Segment Start: SUPPLIED RECORDS

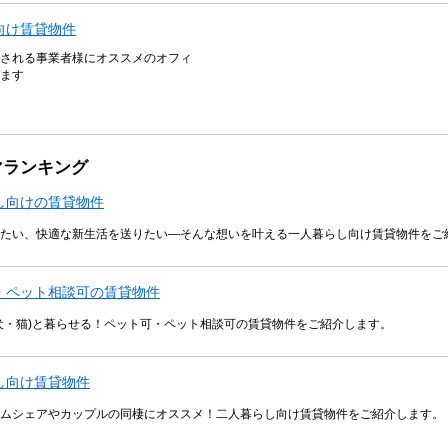
向け賃貸物件
される事業者様にオススメのオフィ
ます
マランキング
し向けの賃貸物件
たい、快適な新生活を送りたい―そんな想いを叶える一人暮らし向け賃貸物件をご
・ペット相談可の賃貸物件
犬・猫)と暮らせる！ペット可・ペット相談可の賃貸物件をご紹介します。
し向け賃貸物件
ムシェアやカップルの同棲にオススメ！二人暮らし向け賃貸物件をご紹介します。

Segment End: SUPPLIED RECORDS

=== WORK ORDER ===
Only the pictures should be left out; write out everything else in the records exactly.

=== YOUR RESPONSE ===
向け賃貸物件
される事業者様にオススメのオフィ
ます
マランキング
し向けの賃貸物件
たい、快適な新生活を送りたい―そんな想いを叶える一人暮らし向け賃貸物件をご
・ペット相談可の賃貸物件
犬・猫)と暮らせる！ペット可・ペット相談可の賃貸物件をご紹介します。
し向け賃貸物件
ムシェアやカップルの同棲にオススメ！二人暮らし向け賃貸物件をご紹介します。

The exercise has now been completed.